Since then Bosch have gone all-in on e-bikes. With four models of motor, they’re aiming to have something for everything and everyone.
Of most interest to mountain bikers is the Performance CX. The golden child of the line-up, it’s built from the ground up to work best with mountain bikes both ergonomically and functionally. Take the chassis for example. The latest iteration has a smaller rear to work better with pivot placement on full suspension options negating the need for longer chain stays that e-mountain bikes have historically had to adopt.
It’s also one of the most powerful motors currently on the market, producing 75nm of torque at peak output. More importantly, (and unlike some of the competition) it’s capable of sustaining that indefinitely instead of peaking and troughing in output; as long as the battery has charge the motor will keep turning at full power.
Batteries are currently available in 400 and 500-watt-hour configurations, with the most recent edition being a 500-watt-hour option that can be fully integrated into a frame, so it almost appears as if the bike doesn’t have a battery. Very slick. There’s talk of an even bigger battery on the horizon but nothing official yet. Also new to the range is an adaptive “E-MTB” mode for a natural feeling riding. Bosch want to be at the top of the E-bike market, and the latest offerings are their commitment to that goal.
I was fortunate enough to be amongst the first to meet the new range at Crankworx Rotorua. We were each given a bike, a fully charged battery, and a big bloody hill to find out exactly what the new motor system is capable of.
The Bosch motor system is adjustable to varying degrees of output depending on the riding situation. From a “no assistance” mode that pedals like a regular bike to “turbo” mode that will let you sit at full power for as long as you keep pedalling (or in my case pop wheelies while pointing at the gondola and laughing). I was most interested in the new “E-MTB” mode which feeds back power output dependent on your torque and cadence when pedalling to keep the motor responding as naturally as possible. Note that regardless of mode, the motor always cuts out at 25kph. Want to go faster? It’s all acoustic from there if you do.

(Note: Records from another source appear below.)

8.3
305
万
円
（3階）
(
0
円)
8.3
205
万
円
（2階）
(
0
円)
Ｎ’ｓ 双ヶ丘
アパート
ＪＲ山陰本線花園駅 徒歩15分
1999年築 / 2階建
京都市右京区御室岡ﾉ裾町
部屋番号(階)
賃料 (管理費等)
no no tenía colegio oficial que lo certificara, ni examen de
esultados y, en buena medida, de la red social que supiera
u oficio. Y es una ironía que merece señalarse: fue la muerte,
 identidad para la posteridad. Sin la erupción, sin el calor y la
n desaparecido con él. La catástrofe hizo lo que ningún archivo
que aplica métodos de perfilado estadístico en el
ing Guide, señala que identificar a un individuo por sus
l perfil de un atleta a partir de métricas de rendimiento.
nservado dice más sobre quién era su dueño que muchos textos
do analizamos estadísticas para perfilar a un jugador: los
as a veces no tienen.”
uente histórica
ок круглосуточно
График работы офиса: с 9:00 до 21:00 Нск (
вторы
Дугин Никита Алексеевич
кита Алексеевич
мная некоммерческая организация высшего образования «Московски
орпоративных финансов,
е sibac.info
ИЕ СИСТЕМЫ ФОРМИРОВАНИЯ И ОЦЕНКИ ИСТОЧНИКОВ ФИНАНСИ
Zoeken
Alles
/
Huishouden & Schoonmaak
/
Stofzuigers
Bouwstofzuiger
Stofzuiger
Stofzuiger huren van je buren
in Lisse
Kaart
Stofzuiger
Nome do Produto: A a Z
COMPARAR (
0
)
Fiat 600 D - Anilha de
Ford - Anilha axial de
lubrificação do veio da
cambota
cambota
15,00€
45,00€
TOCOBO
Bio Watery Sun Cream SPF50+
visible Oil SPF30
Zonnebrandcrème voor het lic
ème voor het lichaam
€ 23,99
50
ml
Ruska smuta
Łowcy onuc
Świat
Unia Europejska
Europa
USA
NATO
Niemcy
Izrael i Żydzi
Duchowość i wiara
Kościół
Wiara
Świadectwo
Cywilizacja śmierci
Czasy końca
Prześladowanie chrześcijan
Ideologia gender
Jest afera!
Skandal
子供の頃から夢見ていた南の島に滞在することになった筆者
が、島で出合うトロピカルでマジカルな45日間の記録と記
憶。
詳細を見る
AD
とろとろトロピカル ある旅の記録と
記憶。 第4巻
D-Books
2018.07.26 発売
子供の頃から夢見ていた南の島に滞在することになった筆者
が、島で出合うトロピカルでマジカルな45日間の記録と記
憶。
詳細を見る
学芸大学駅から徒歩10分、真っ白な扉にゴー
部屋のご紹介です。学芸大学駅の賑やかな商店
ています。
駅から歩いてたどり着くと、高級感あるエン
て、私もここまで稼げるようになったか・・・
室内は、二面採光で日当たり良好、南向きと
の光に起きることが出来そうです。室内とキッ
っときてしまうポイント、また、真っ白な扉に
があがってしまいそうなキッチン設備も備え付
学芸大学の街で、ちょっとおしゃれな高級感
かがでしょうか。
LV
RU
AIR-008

I spent most of my time on E-MTB mode. Apparently, Bosch’s pro riders were heavily involved in the tuning of this mode to make it feel as sporty and responsive as possible, so no holds were barred when it came to seeing if this setting lived up to expectations. Of course, the best test of motor responsiveness is to pop wheelies everywhere, so no points for guessing what we all ended up doing... The motor kicks in almost instantaneously with the amount of torque proportional to how hard and fast you work the pedals. Note that I say “almost” as it’s still possible to catch it out if you go from nothing to full gas on the pedals; stompy riders be warned. But that’s a rare occurrence. So long as you’re being nice to the motor, it’s all very natural feeling.
What I appreciate about this motor is not just application of power, but how it goes about cutting out power when the speed limit is reached. Some motors I have tried will spin you up to 25kph quite happily, but the moment that limit is reached they rip the support from under you straight into manual power, a feeling not dissimilar to suddenly shifting up a few gears unexpectedly. The Performance CX tapers you off nicely in a manner that’s much less jarring and much more organic in nature.
In all, I’m pleased with what Bosch has done with the newest iteration of the Performance CX motor. It’s got some slick new tricks tucked into it to work with the next generation of E-mtb’s and lives up to the promises. I look forward to putting some more mileage in on this motor system to see what it’s truly capable of!